La PAJE, une prime multifacette
Depuis 2004, précisément pour les enfants venus au monde ou ayant été adoptés après le 31 décembre 2003, cinq formes d’allocations destinées à la petite enfance ont été supprimés au profit de la PAJE. Il s’agit de l’allocation pour jeune enfant (APJE), l’allocation d’adoption (ADA), l’allocation parentale d’éducation (APE), l’aide à la famille pour l’emploi d’un assistant maternel agréée (AFEAMA) et l’allocation de garde d’enfant à domicile (AGED). De ce fait, la PAJE a été décomposée en quatre volets bien distincts qui sont :
- l’allocation de base
- la prime à la naissance ou à l’adoption
- le complément de libre choix de garde
- le complément de libre choix d’activité
L’allocation de base et la prime à la naissance
Cette allocation de base* dans le cadre du PAJE est attribuée tous les mois avec un montant fixe sur une période totale de 3 ans. La prime à la naissance ou à l’adoption quant à elle, est un montant net qui est octroyée en versement unique, plus précisément lors du 7ème mois suivant le début de la grossesse. Si l’enfant a été adopté, le montant de la prime est doublé. De même, dans les cas de grossesses multiples, l’allocation est multipliée par le nombre d’enfants attendus. Que ce soit pour l’allocation de base ou pour la prime à la naissance, les ménages qui veulent en bénéficier ne doivent pas déplacer un certain seuil appelé le plafond de ressources. Ce dernier est fonction de la situation de chaque ménage, ainsi que du nombre d’enfants qui le compose. Le premier plafond, c’est-à-dire, un enfant à la charge indique que le ménage attend son premier enfant, et non que le ménage ait déjà un autre enfant à la charge et attend un deuxième. Ensuite, viennent un deuxième et un troisième plafond qui s’espacent de plus ou moins une dizaine de milliers d’euros, respectivement pour 2 et 3 enfants à la charge. A partir du quatrième, le plafond de ressource est majoré à une certaine somme fixe par enfant supplémentaire. En ce qui concerne la situation de chaque ménage, il faut noter que le plafond de ressources est moins élevé si le ménage ne possède qu’un seul revenu. Dans le cas d’un ménage monoparental et dans le cas de l’existence de deux sources de revenu bien distinctes, les plafonds de ressources sont beaucoup plus élevés.

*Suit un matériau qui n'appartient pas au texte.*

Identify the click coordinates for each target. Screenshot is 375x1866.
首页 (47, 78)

Les aides destinées à accompagner les premières années de l’enfant
D’une part, il y a le complément de libre choix de garde qui peut être perçu si l’enfant a moins de 6 ans. Cette aide est destinée aux mamans qui décident de faire garder leurs enfants à domicile. Pour cela, le complément peut couvrir une grande partie des frais engagés pour la rémunération de l’assistante maternelle à domicile ou de la nounou. Dans le cas de recours à une assistante maternelle, la CAF s’engage à payer la totalité des cotisations sociales et la moitié pour la garde à domicile. Toutefois, pour pouvoir en bénéficier, un salaire minimum est exigé. Quant au complément de libre choix d’activité, le principe d’octroi de cette aide est d’indemniser les parents qui décident de consacrer leur temps à l’éducation de leurs enfants. De ce fait, pour pouvoir en profiter, la maman doit avoir arrêté de travailler ou elle doit avoir au moins réduit ses heures de travail. Le ménage doit comporter 3 enfants à la charge minimum et le benjamin doit obligatoirement être né après juillet 2006. De plus, l’allocataire doit avoir souscrit à une assurance vieillesse pendant au moins 8 trimestres et ne doit pas bénéficier d’autres formes d’allocations.
Les procédures à suivre
La femme enceinte doit envoyer sa déclaration de grossesse à la CAF, au plus tard la 14 ème semaine qui suit le début de la grossesse. Donc, cela implique qu’elle doit avoir fait son premier examen prénatal qui est d’ailleurs obligatoire. Si elle n’est pas allocataire, la femme doit joindre à ce document, une déclaration de situation et une déclaration de ressources. Si elle est allocataire, elle peut remplir sa déclaration de situation en ligne en y joignant sa déclaration de grossesse. La réponse de la CAF sera reçue au plus tard après le 6ème mois de grossesse. Il faut noter que la prestation n’est valable que pour les enfants nés ou adoptés après le 31 décembre 2003.
Dispositions particulières
Il est important de mentionner le cas particulier d’un enfant mort-né. En effet, la prestation sociale dans le cadre du PAJE est toujours accordée, si le décès, la mort ou le présentement sans vie de l’enfant est bien mentionné dans le livret de famille. A défaut d’inscription, la date de naissance de l’enfant mort-né doit être postérieure au premier jour du mois qui suit le 5ème mois de grossesse.